Cell cycle arrest is one of main the targets of many anticancer drugs such as camptothecin, doxorubicin, cisplatin, 5-fluorouracil. It has been shown that the ability of molecules/drugs to arrest cell cycle in G2/M or S phase was related to their sensitivity and increased with cell resistance [27]. Our results showed the increase of apoptotic cells, G2/M and M phase in a concentration dependent manner when the concentration of extract was raised compare with the control (Figure 6). This result showed that extract could act at all the stages of HL-60 cell cycle in a concentration-dependent and can be ranged among the cell cycle with non-specific agents. Several studies have reported that apoptosis involves a disruption of mitochondrial membrane integrity is decisive for the cell death process [2830] and the depolarization of mitochondrial membrane potential is a characteristic feature of apoptosis. The evaluation of the effects of DP extract on the mitochondrial membrane potential (∆ψm) demonstrated the increase of loss of intensity of fluorescence respectively 2.52%; 5.62% and 9.66% fold at 20, 50 and 100 μg/ml. The decline of the fluorescence confirmed the death of the treated-HL-60 cells through the depolarization of their mitochondrial membrane potential. The finding confirmed that DP extract induces apoptosis of HL-60 through the disruption of mitochondrial membrane potential. This result supports the concepts that mitochondria are one of the most important organelles in cells which play critical roles in the mitochondrial apoptosis signal transduction pathway [22]. The loss of membrane potential is an early event in mitochondrial-mediated apoptosis [31]. After the reduction of membrane potential and the release of mitochondrial cytochrome C, a critical step is the formation of apoptosomes.

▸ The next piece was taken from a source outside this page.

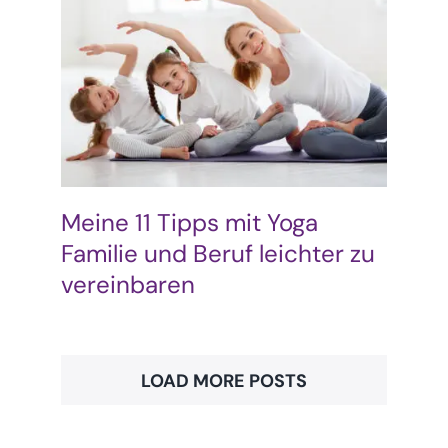
Meine 11 Tipps mit Yoga
Familie und Beruf leichter zu
vereinbaren
LOAD MORE POSTS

Identification of some features characteristic of apoptotic morphology such as degradation of DNA and apoptotic bodies (Figures 2D & 2E) confirm the specific cleavage of DNA at sites between nucleosomes and the formation of a “ladder’ an indicator of apoptosis by DP extract [32]. The relationships between the mitochondrial dysfunctions observed during aging ROS production is still debated [33]. A disruption of mitochondrial membrane potential was observed in HL-60 cells exposed to oxidative stress provoked by duocarmycin A [34] and the elevation of the cellular ROS production can promote apoptosis [35]. Over production of ROS results in oxidative damage including lipid peroxidation, protein oxidation and DNA damage. A number of studies have shown that the phytochemicals involved in ROS production can selectively kill the cancer cells by raising the level of ROS above a toxic threshold [30, 36, 37]. HL-60 treated cells increase ROS production for almost 7.54 and 9.33 fold at 20 and 50 μg/ml respectively. These results confirmed that ROS were crucial in the induction of apoptosis and acted as upstream signaling molecules to initiate cell death. Besides apoptosis, the reduction in cell viability was further due to an arrest in the G2/M phase, the concentration dependent decline of mitochondrial membrane potential and increased of ROS production on HL-60 cells.

Identification of the phytochemicals compounds responsible of apoptosis may have important on anticarcinogenic activities [38]. Studies have been reported the presence of several bioactives compounds in DP extracts such as flavonoids, furano-coumarins, phenylated flavonoids [16, 17]. Several studies demonstrated the mechanistic induction of apoptosis of different main groups of compounds present in DP extracts such as phenylated flavonoids [39, 40] benzofuran [41]. Reports showed that plant-derived phenylated flavonoids and benzofuran, are cytostatic against various human cancer cell lines and induces apoptosis [42]. Therefore, our data suggested the possibility that DP might penetrate into cells and directly target mitochondria to increase membrane permeability and decrease (∆ψm) accompanied by ROS production.


The present study indicates that DP extract can effectively inhibit proliferation of HL-60 and PC-3 cells. The apoptosis induction of HL-60 cells is accompanied by the production of ROS, the perturbation of mitochondrial membrane function.